El Gran Hotel Budapest, según José Tripodero

El juego del artificio autoral.

La palabra artificio suele ser utilizada para una referencia negativa en el cine, especialmente sobre aquellas películas que exponen esta cualidad como una virtud y, peor aún, aquellas que se muestran virtuosas y abrumadoras para los ojos. Wes Anderson es un cineasta del artificio virtuoso, un autor capaz de reunir elementos vintage, retro y kitsch sin caer en un pastiche estilístico, y a la vez aunar un conjunto de intertextualidades sutiles pero cinéfilas en un humor desatado. En El Gran Hotel Budapest, además de este juego estético, hay un juego con las historias dentro de las historias, una suerte de mecanismo de mamushkas narrativas que comienza a mediados de los años ochenta para retrotraerse a fines de los sesenta y saltar finalmente a los años treinta, en una Europa de entreguerras.

El hotel del título está ubicado en la ficticia República de Zabrowka, regenteado por el conserje Gustave (Ralph Fiennes), quien tiene a un nuevo lobby boy, un joven inmigrante que al poco tiempo se convierte en su discípulo, en un ladero leal y compañero de aventuras. Una sociedad que no resulta nueva en el cine de Anderson, recordar los ejemplos de Los Excéntricos Tenenbaums, Vida Acuática y -su mejor film a la fecha- El Fantástico Sr. Zorro. Si bien gran parte de la historia reposa sobre la dinámica de este lugar, el volante narrativo gira para transitar otras tierras: la del crimen, la del subgénero “fuga de cárceles”, el drama bélico y algunos destellos de la comedia más tierna y sensible a la que nos tiene acostumbrado este autor. Gustave y Zero (así se llama el joven ayudante) son los personajes principales, aunque por todo el derrotero de su travesía para reencausar el equilibrio inicial se cruzan con diferentes especies del zoológico andersoniano; cuyo momento álgido será el del llamado de auxilio a los demás conserjes de hoteles europeos, liderados por Bill Murray (entre los que se encuentra el genial Bob Balaban).
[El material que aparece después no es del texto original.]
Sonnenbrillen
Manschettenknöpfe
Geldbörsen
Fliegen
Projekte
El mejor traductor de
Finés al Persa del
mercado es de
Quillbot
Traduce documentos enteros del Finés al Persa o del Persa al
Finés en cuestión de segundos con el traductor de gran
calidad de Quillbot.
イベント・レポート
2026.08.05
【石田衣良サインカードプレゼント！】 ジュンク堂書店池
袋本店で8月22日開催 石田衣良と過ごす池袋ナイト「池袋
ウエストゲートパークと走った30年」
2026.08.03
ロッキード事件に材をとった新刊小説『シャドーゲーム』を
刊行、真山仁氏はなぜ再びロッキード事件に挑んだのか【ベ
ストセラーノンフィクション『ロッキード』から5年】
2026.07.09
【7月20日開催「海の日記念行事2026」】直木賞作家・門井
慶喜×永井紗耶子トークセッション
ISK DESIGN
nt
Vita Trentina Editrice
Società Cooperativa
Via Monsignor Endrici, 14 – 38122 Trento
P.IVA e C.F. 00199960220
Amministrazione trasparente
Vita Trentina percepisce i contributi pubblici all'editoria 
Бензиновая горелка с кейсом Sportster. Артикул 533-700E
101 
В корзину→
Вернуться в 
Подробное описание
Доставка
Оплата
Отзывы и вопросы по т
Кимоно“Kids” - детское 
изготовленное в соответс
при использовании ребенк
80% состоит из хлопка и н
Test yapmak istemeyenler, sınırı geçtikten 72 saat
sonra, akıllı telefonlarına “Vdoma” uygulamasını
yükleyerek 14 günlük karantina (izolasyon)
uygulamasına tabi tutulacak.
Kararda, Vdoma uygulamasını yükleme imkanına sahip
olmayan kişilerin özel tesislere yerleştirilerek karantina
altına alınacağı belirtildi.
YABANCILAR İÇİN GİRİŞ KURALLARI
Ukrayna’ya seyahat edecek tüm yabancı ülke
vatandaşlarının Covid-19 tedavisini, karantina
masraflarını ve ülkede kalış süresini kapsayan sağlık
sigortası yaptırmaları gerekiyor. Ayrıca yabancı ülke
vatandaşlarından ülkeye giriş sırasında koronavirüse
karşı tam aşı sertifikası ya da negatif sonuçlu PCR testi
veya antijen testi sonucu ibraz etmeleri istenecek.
EGHB es la película más cinéfila de este realizador, en el que las citas y atmósferas de otros cines encastran sin que se noten las marcas de esas piezas; desde el humor de Ernst Lubitsch hasta el diálogo con su propio cine, específicamente las fugas de tono cómico que ya estaban en El Fantástico Sr. Fox. Las referencias también son literarias y evidentes al punto de figurar en los créditos, hay influencias de los trabajos del dramaturgo Stefan Zweig y una mirada más compleja y meta a la labor del escritor, que tiene su peso en el prólogo de la mano del personaje de Tom Wilkinson, quien abre la puerta de la historia del hotel (es en definitiva una ficción dentro de otra). Nuevamente el director de Bottle Rocket despliega un arsenal grandilocuente de estética intransferible pero a la vez recargada de estilos que se reproducen como un artificio autoral y lúdico, convirtiéndolo en un cineasta renovador y fresco ante cada desafío de sumar nuevos elementos a su cosmovisión.